En realidad, el término Submaestro era totalmente inapropiado, puesto que no era maestro de nada, ni especializado ni sin especializar. De hecho, no era más que un vigilante, cuya principal responsabilidad en la Biblioteca Interior era la de disuadir a las ratas de frecuentarla, ya que, totalmente indiferentes a la búsqueda de la sabiduría, últimamente habían tomado por costumbre digerir los libros en lugar de los conocimientos que contenían impresos en su interior.

El Submaestro era uno de los pocos habitantes de El Manantial al que se le permitía permanecer levantado después de la Hora del Reposo, aunque aquello le importaba muy poco, puesto que, de todas maneras, tenía por costumbre dar cabezadas a cualquier hora del día. Su calva cabeza de amarillenta piel estaba, de hecho, empezando a inclinarse peligrosamente sobre las páginas del volumen que, según él, leía atentamente, cuando oyó un ruido como de algo que se arrastrase al otro extremo de la Biblioteca.

El ruido le hizo dar un respingo, al tiempo que el corazón le daba un vuelco. Tosiendo nerviosamente, miró con ojos miopes hacia las sombras que cubrían la inmensa Biblioteca con la esperanza (o más bien el temor) de descubrir qué era lo que había provocado el ruido. En ese momento recordó las ratas, y se le ocurrió que una rata que produjera un sonido audible a tanta distancia, debía de ser un ejemplar extraordinariamente grande. También se le ocurrió que tendría que cruzar una sección muy oscura de la Biblioteca para poder darle su merecido a aquella bellaca. Tomando en cuenta aquellas dos posibilidades, decidió finalmente, tras un momento de profunda consideración, que no había oído ningún ruido, que tan sólo se lo había imaginado.

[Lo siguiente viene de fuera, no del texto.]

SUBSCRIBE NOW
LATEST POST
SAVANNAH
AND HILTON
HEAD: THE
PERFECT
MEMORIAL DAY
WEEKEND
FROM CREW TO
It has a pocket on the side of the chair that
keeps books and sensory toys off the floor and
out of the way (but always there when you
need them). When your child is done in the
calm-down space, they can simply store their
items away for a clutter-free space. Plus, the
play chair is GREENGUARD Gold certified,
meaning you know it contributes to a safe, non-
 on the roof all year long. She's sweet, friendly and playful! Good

Sumamente reconfortado, volvió a su lectura, empezando por el mismo párrafo que había estado intentando leer desde hacía una semana y que infaliblemente le sumía en un profundo sopor, al poco rato.

Esta vez no fue ninguna excepción. Su nariz tocaba ya la página cuando volvió a oírse aquel ruido de algo que se arrastraba.

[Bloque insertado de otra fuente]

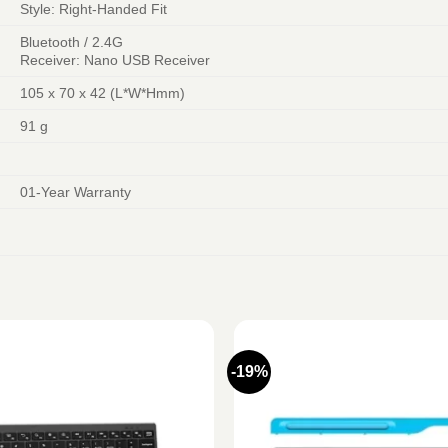
Style: Right-Handed Fit
Bluetooth / 2.4G
Receiver: Nano USB Receiver
105 x 70 x 42 (L*W*Hmm)
91 g
01-Year Warranty
-19%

Este Diácono había visto muchas maravillas durante su juventud, habiendo sido testigo de una escaramuza entre los reinos de Merilon y Zith–el. Había visto llover fuego del cielo, brotar lanzas de los árboles; a los Señores de la Guerra transformar hombres en centauros, gatos en leones, lagartos en dragones, ratas en babeantes monstruos. De modo que, como para aquel entonces la rata había alcanzado en su mente un tamaño que estaba en relación con sus recuerdos, el Diácono se levantó, tembloroso, de su silla y se precipitó hacia la puerta.

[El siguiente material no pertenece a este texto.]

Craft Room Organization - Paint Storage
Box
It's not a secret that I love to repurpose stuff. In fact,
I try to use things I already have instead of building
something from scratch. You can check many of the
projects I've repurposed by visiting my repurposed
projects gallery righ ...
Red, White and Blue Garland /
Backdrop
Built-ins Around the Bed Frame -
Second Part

Sacando la cabeza fuera de la Biblioteca, pero sin atreverse a salir completamente (¡no fuera a decirse que abandonaba su puesto!), el Diácono abrió la boca para pedir ayuda a los Duuk–tsarith. Sin embargo, la visión de aquella figura alta vestida de negro y encapuchada allí de pie inmóvil, con las manos cruzadas al frente, le hizo vacilar, llenándole de un temor casi idéntico al que le había provocado el misterioso ruido. Quizá no era nada. Quizá fuera simplemente una rata pequeña

¡Se oyó de nuevo! ¡Y esta vez acompañado del sonido de una puerta que se cerraba!

—¡Ejecutor! —siseó el Diácono, haciendo un ademán con una mano paralizada por el terror—. ¡Ejecutor!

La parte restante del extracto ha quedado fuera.